Polygon segmentations
Objective ✂️
In the early stages of architectural design, there is a concept about the
axis
in which direction the building will be placed.
This plays an important role in determining the optimal layout considering the functionality, aesthetics, and environmental conditions of the building.
The goal of this project is to develop a segmenter that can determine how many axes a given 2D polygon should be segmented into and how to make those segmentations.
Segmented lands by a human architect
The figures above are imaginary dividing lines arbitrarily set by the architect. The apartments in the figures are placed based on segmented polygons.
Human architects
intuitively know
how many axes a given 2D polygon should be segmented into and how to create these segmentations, but explaining this intuition to a computer is difficult.
To achieve this, I will use a combination of deep learning and graph theory.
In the graph, each point of the polygon will be a node and the connections between points will be edges.
Based on this concept, I will implement a GNN-based model, which will learn how to optimally segment given polygons.
A simple understanding of graph and GNN
Before generating data, let's understand graphs and Graph Neural Networks.
Basically, the graph is defined \( G = (V, E) \). At this expression, \( V \) is the set of vertices (nodes) and \( E \) is the set of edges.
Graphs are mainly expressed as an
adjacency matrix
. When the number of points is \( n \), the size of the adjacency matrix \( A \) is \( n \times n \).
When dealing with a graph in machine learning, it is expressed as a feature matrix depicting the characteristics of points. When the number of features is \( f \), the dimension of the feature matrix \( X \) is \( n \times f \).
Graphs
are used in various fields to represent data, and they are useful when teaching geometry to deep learning models for the following reasons:
- Representing Complex Structures Simply: Graphs effectively represent complex structures and relationships, making them suitable for modeling various forms of geometric data.

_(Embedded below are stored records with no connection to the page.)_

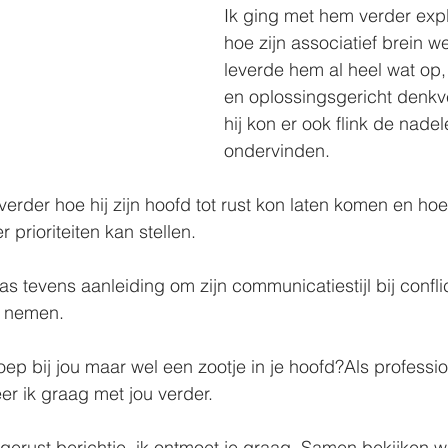
Ik ging met hem verder expl
hoe zijn associatief brein we
leverde hem al heel wat op, 
en oplossingsgericht denk
hij kon er ook flink de nade
ondervinden.
der hoe hij zijn hoofd tot rust kon laten komen en hoe 
prioriteiten kan stellen.
as tevens aanleiding om zijn communicatiestijl bij confl
e nemen.
p bij jou maar wel een zootje in je hoofd?Als professi
er ik graag met jou verder.
gerust berichtje, ik ontmoet je graag. Samen bekijken we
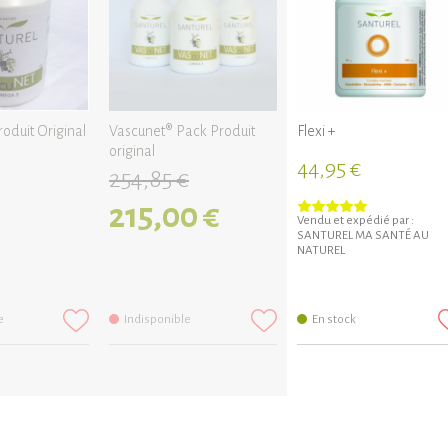
oduit Original
Vascunet® Pack Produit
Flexi +
original
44,95 €
254,85 €
215,00 €
Vendu et expédié par :
SANTUREL MA SANTÉ AU
NATUREL
e
Indisponible
En stock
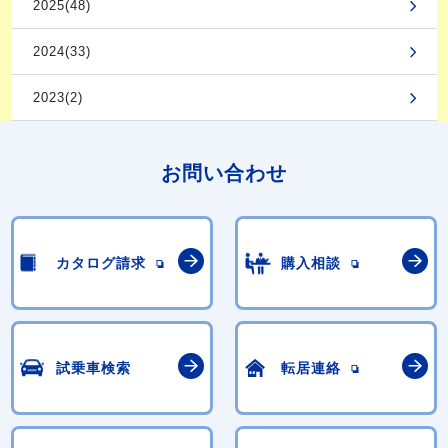
2025(48)
2024(33)
2023(2)
お問い合わせ
カタログ請求
購入相談
試乗車検索
転居連絡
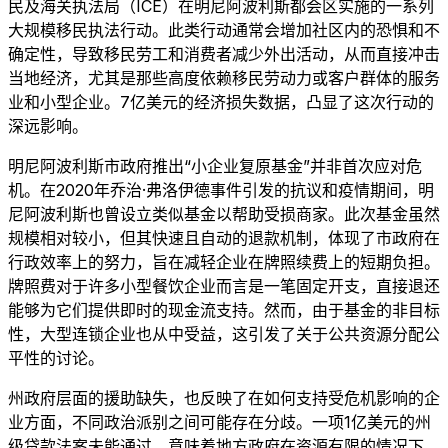
民及海关执法局（ICE）在明尼阿波利斯都会区实施的一系列
大规模移民执法行动。此类行动通常会增加社区内的恐惧和不
确定性，导致移民劳工和消费者减少外出活动，从而直接冲击
当地经济，尤其是那些高度依赖移民劳动力或客户群体的服务
业和小型企业。7亿美元的经济损失数据，凸显了这次行动的
深远影响。
明尼阿波利斯市政府推出“小企业复原基金”并非首次应对危
机。在2020年乔治·弗洛伊德事件引发的抗议和疫情期间，明
尼阿波利斯也曾设立类似基金以帮助受损商家。此次基金虽然
规模相对较小，但其快速且自动的退款机制，体现了市政府在
行政效率上的努力，旨在减轻企业在牌照续费上的短期负担。
牌照费对于许多小型餐饮企业而言是一笔固定开支，直接退还
能够为它们提供即时的现金流支持。然而，由于基金的非目标
性，大型连锁企业也从中受益，这引发了关于公共资源分配公
平性的讨论。
州政府层面的援助缺失，也反映了在如何支持受危机影响的企
业方面，不同政治派别之间可能存在分歧。一项1亿美元的州
级贷款法案未能通过，意味着地方政府在资源有限的情况下，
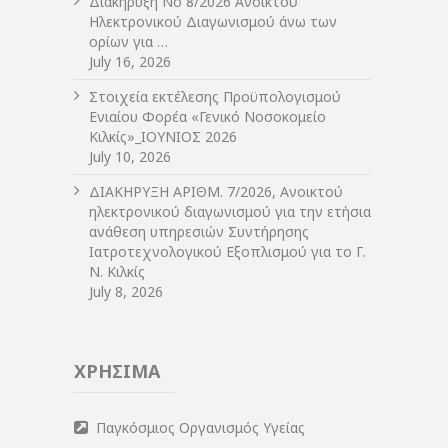
Διακήρυξη Νο 8/2026 Ανοικτού
Ηλεκτρονικού Διαγωνισμού άνω των
ορίων για …
July 16, 2026
Στοιχεία εκτέλεσης Προϋπολογισμού
Ενιαίου Φορέα «Γενικό Νοσοκομείο
Κιλκίς»_ΙΟΥΝΙΟΣ 2026
July 10, 2026
ΔIΑΚΗΡΥΞΗ ΑΡIΘΜ. 7/2026, Ανοικτού
ηλεκτρονικού διαγωνισμού για την ετήσια
ανάθεση υπηρεσιών Συντήρησης
Ιατροτεχνολογικού Εξοπλισμού για το Γ.
Ν. Κιλκίς
July 8, 2026
ΧΡΗΣΙΜΑ
Παγκόσμιος Οργανισμός Υγείας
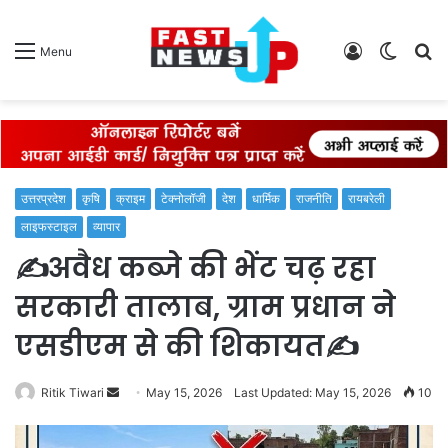
Log
Switch
S
Menu
In
skin
fo
उत्तरप्रदेश
कृषि
क्राइम
टेक्नोलॉजी
देश
धार्मिक
राजनीति
रायबरेली
लाइफस्टाइल
व्यापार
✍️अवैध कब्जे की भेंट चढ़ रहा
सरकारी तालाब, ग्राम प्रधान ने
एसडीएम से की शिकायत✍️
Send
Ritik Tiwari
May 15, 2026
Last Updated: May 15, 2026
10
an
email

- Flexibility: Graphs can accommodate varying numbers of nodes and edges, making them advantageous when dealing with objects of diverse shapes and sizes.
Graph Neural Networks (GNN)
is a type of neural network designed to operate on graph structures.
Unlike traditional neural networks, which work on fixed-size inputs like vectors or matrices, GNNs can handle graph-structured data with variable size and connectivity.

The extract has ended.